USA / AFRIQUE – La visite de Barack Obama en Afrique vue d’Afrique

Le président des Etats-Unis, Barack Obama, a effectué du 25 au 28 juillet, sa première visite au Kenya – la patrie de son père – en tant que président et en Ethiopie, un pays allié des Etats-Unis – siège de l’Union africaine (UA) -, mais par ailleurs et symboliquement le cœur de l’Afrique. Cette visite de Barack Obama sur la « terre de ses ancêtres » comme plusieurs médias, à travers le monde, se sont plus à le rappeler a été diversement appréciée en Afrique même. Explications.

 

Le président américain, Barack Obama à l'Union africaine (UA).Le président américain, Barack Obama à l’Union africaine (UA).

 

Il ne faut guère se leurrer, les Africains ne sont pas dupes. En appelant de tous leurs vœux dans plusieurs pays du continent à l’élection de Barack Obama à la Maison Blanche en son temps, ils ne rêvaient pas que le Kenyan d’origine de par son père et le Hawaien d’origine de par sa mère allaient vider les caisses des Etats-Unis au profit du développement de l’Afrique. Qu’on ne s’y méprenne point. Les Africains et surtout les Noirs en particulier, reconnaissaient par ce fait même le poids discriminant que l’homme Noir continue de porter sous les regards des autres peuples du monde et espéraient tout simplement que cette consécration de Barack Obama aiderait, un tant soit peu, à corriger la vision qu’ils ont des Noirs. Comme des lunettes correctrices savent bien aider l’œil à voir les choses autrement.

 

Barack Obama est donc tout un symbole pour tous les peuples Noirs du monde entier, même s’il ne l’est, en vérité, qu’à moitié.
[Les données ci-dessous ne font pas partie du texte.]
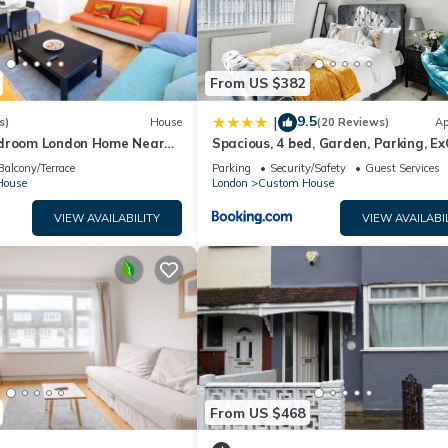
From US $382
9.5
|
s)
House
(20 Reviews)
Ap
edroom London Home Near
Spacious, 4 bed, Garden, Parking, Ex
City and O2 |Free Parking
London
Balcony/Terrace
Parking
Security/Safety
Guest Services
House
London
Custom House
VIEW AVAILABILITY
VIEW AVAILABI
From US $468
Et qu’il ait réussi ses deux mandats présidentiels ou pas pour les Américains, il restera pour les Africains tout ce symbole. Et même si, dans les relations entre les Etats-Unis et l’Afrique, rien n’a vraiment bougé. En Afrique, on est toujours fier de ses enfants qui ont réussi, même s’ils ne vous donnent rien. Il est une expression très ancienne que tous les peuples africains utilisent dans toutes les langues et que l’on retrouve aussi en Inde et qui traduite dit : « Ton fils ou ta fille fera pour que ton nom reste à jamais ». C’est d’ailleurs pour cela que, philologiquement, le vocable « gloire » est associé à « nom ».

 

La déception de Kogelo

A Kogelo, les habitants ont été partagés au sujet de l’impossibilité pour Barack Obama de visiter leur village. Si d’aucuns comprennent que c’est uniquement pour des raisons de sécurité, d’autres sont cependant déçus. Mais la plus proche famille s’est déplacée à Nairobi pour le rencontrer, notamment la matriarche Sarah Obama.

 

Barack Obama au milieu de sa grand-mère Sarah Obama et de sa demi-soeur, Docteur Auma Obama.Barack Obama au milieu de sa grand-mère Sarah Obama et de sa demi-soeur, Docteur Auma Obama.

 

Pour les Luo du Kenya et particulièrement ceux de Kogelo, le village d’origine du père de Barack Obama, la venue de ce dernier devait être une occasion non seulement pour le célébrer mais également se célébrer. Ils espéraient ainsi que son bref passage allait redonner aux Luo ce sentiment de fierté que l’on éprouve de compter un homme comme lui au sein de leur communauté. Celui d’avoir enfanter l’homme qui est devenu le 44ème président des Etats-Unis et dont le parcours personnel et la réussite suscitent l’admiration de plus d’un à travers le monde.

 

Le Show d’Auma Obama, la demi-sœur de Barack Obama

Le Docteur Auma Obama, la demi-sœur de Barack Obama aura, sans doute, été la vedette de la visite de son frère au Kenya. Dans sa brillante introduction de celui-ci, elle ne s’est pas fait faute de souligner : « c’est une personne qui m’est très très chère », « Mon frère, Barack, n’est pas perdu », il continue d’être proche de nous. Et d’ajouter : « Nous sommes heureux de le partager avec le monde. Parce qu’il n’est pas qu’à nous seuls ». Allusion est ainsi faite à ceux qui considèrent le président américain comme très éloigné du Kenya, de l’Afrique au sens propre comme au figuré, dans tous les sens du terme.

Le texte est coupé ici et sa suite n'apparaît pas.